An NPR story yesterday serves as a warning against using Vicks VapoRub on very young children especially directly under their nose after an 18-month-old was hospitalized with respiratory problems after her parents had applied Vicks under her nostrils (all of which is counter Vicks’ indications, which says the product should be applied to the chest, throat or aching muscles and used on children over 2). The report, which also detailed some follow-up research on lab animals, sparked my interest since at least three or four times since becoming a mom I’ve received a forwarded e-mail suggesting that a great cure for a kid’s nighttime cough is to rub Vicks VapoRub liberally on their feet and then cover the feet with socks to protect the sheets. The latest research on 15 lab ferrets whose congestion worsened instead of improved with Vicks VapoRub seems like it’s based on fairly skimpy data, but maybe it’s still a good cautionary tale.
Snopes.com describes the Vicks-on-the-feet claim as “undetermined” and cautions toward the end of their analysis that some health agencies advise that camphor, which is in Vicks, should not be used on children.

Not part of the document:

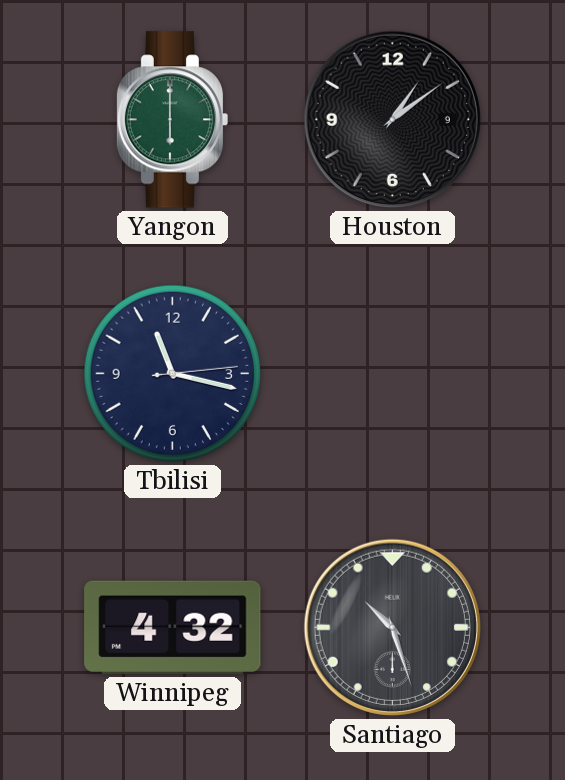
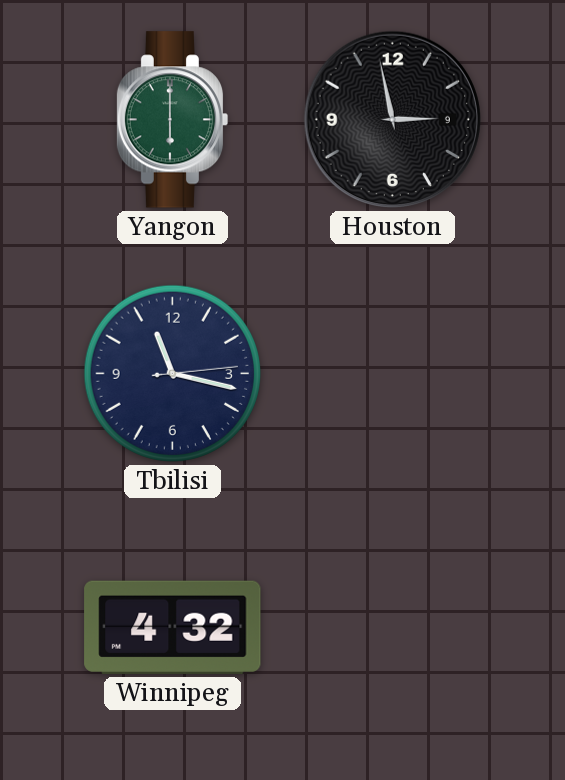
Houston: 1:09 -> 2:58
Santiago: 10:27 -> none
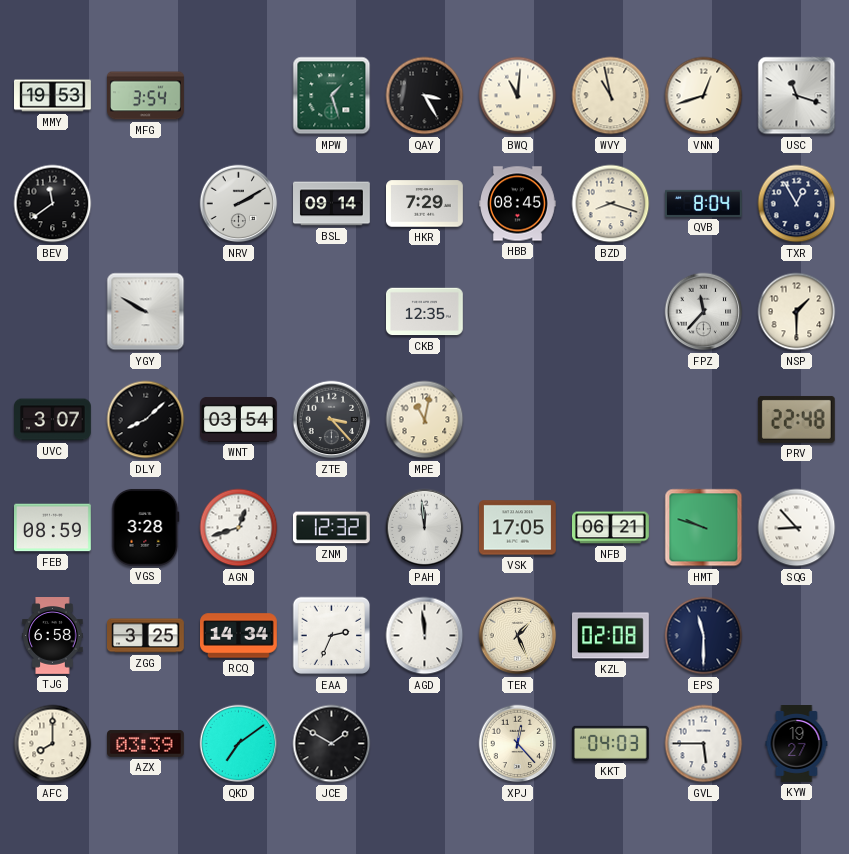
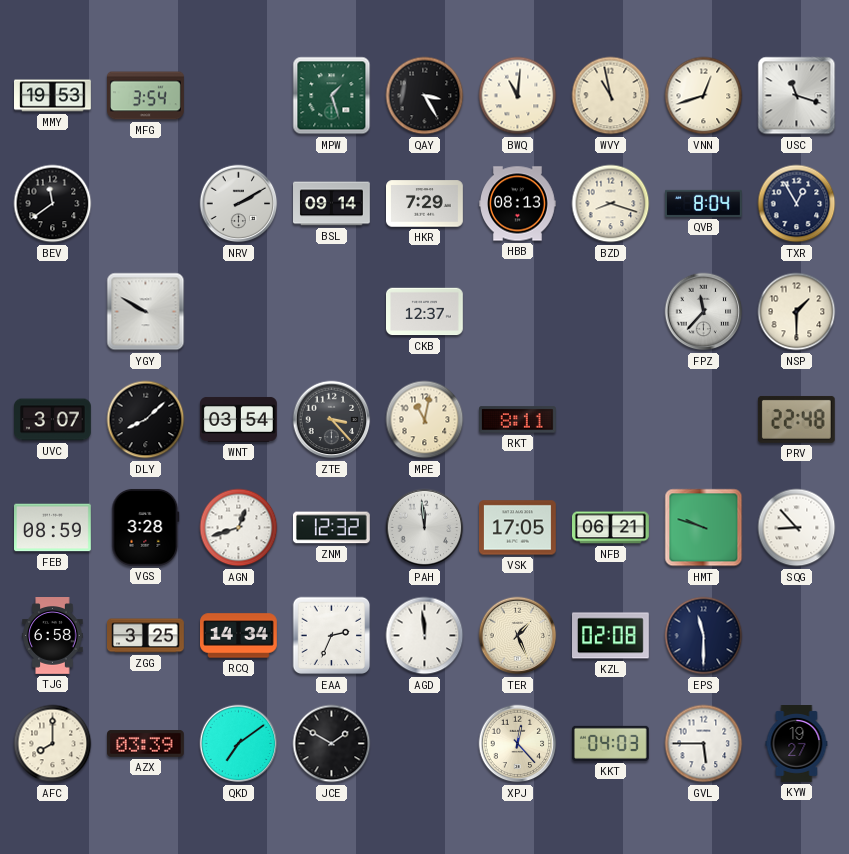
HBB: 08:45 -> 08:13
CKB: 12:35 -> 12:37
RKT: none -> 8:11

I guess that’s enough to make me wary. I never did try the Vicks-on-the-feet trick, and I probably won’t go experimenting with it now. But if any of you swear by it, I’d be curious to know.

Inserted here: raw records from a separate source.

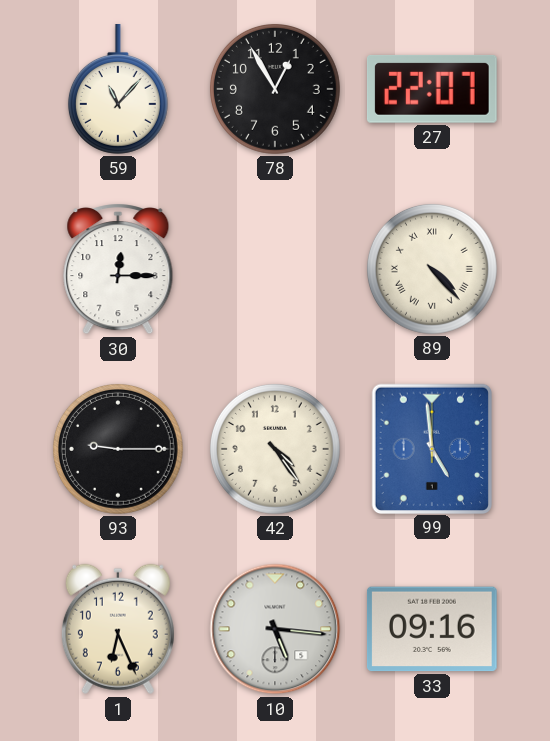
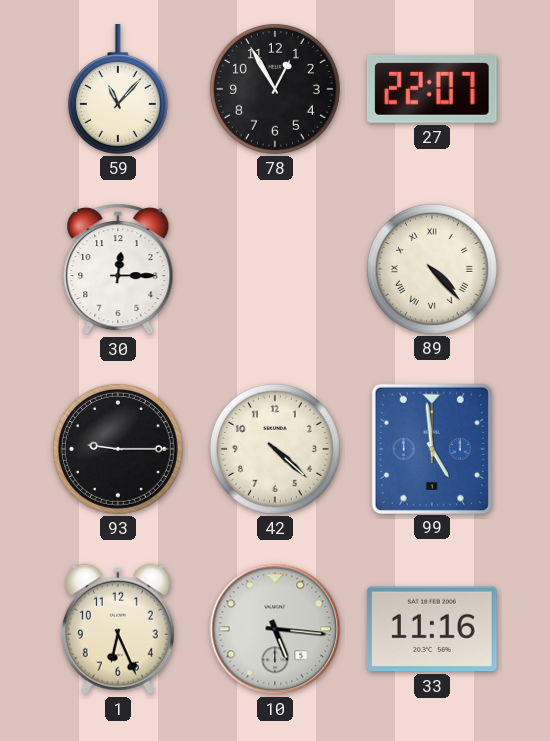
42: 4:24 -> 4:22
33: 09:16 -> 11:16
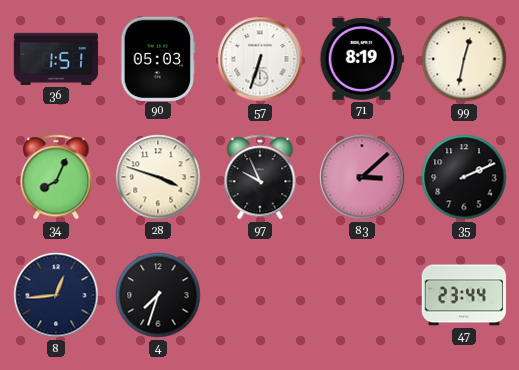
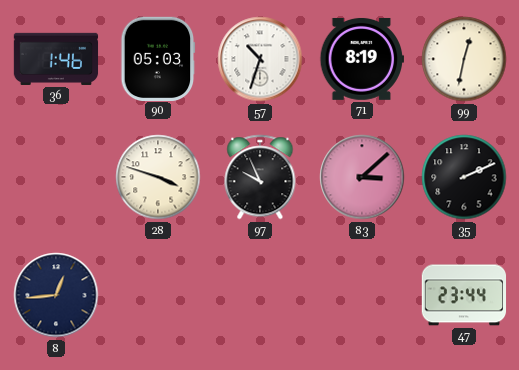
36: 1:51 -> 1:46
57: 6:33 -> 10:33
34: 8:04 -> none
4: 7:33 -> none
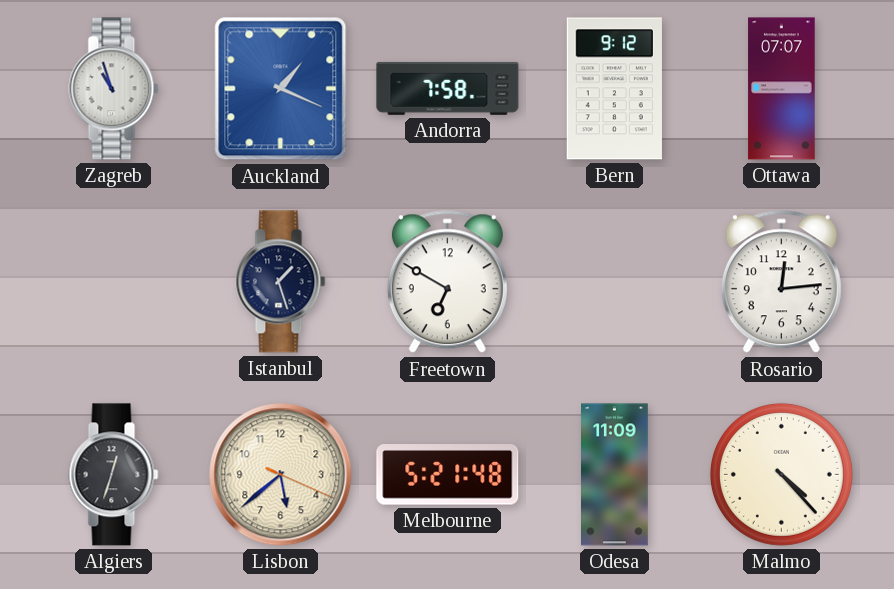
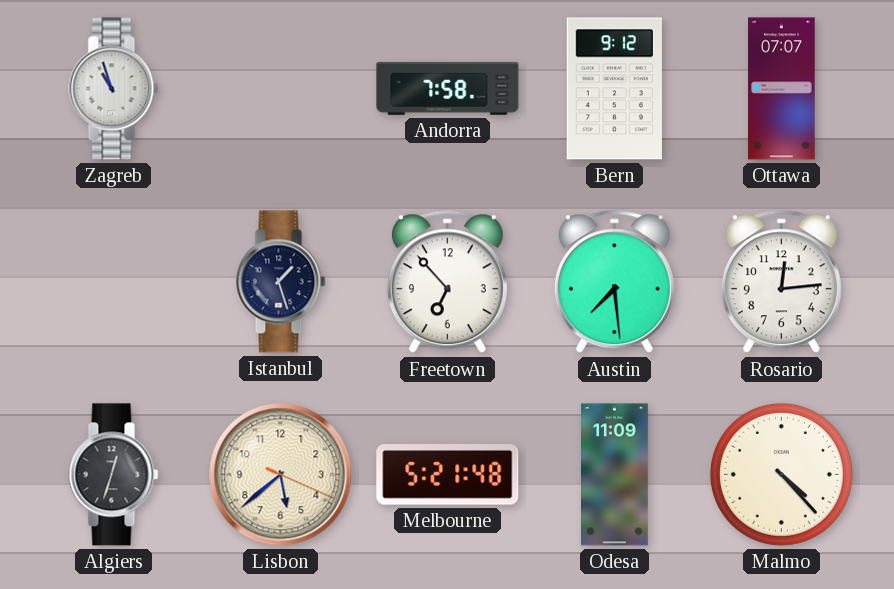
Auckland: 1:19 -> none
Freetown: 6:50 -> 6:53
Austin: none -> 7:29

When Owen and Will were both battling some brutal nighttime coughs during our Christmas vacation in Colorado, my cousin reminded me of this article I’d posted on the blog a year ago about using honey for a cough. I’d forgotten the tip (another testament to my lousy memory), but started giving a half teaspoon of honey to Will and a quarter teaspoon to Owen each night and their coughing did seem to let up quite a bit. One pediatrician on yesterday’s NPR story also mentioned the beneficial effects of honey on coughs. (Just remember that honey is not safe for babies under 1, due to the risk of infant botulism.) It’s nice to find research that backs up a good old-fashioned, chemical-free home remedy.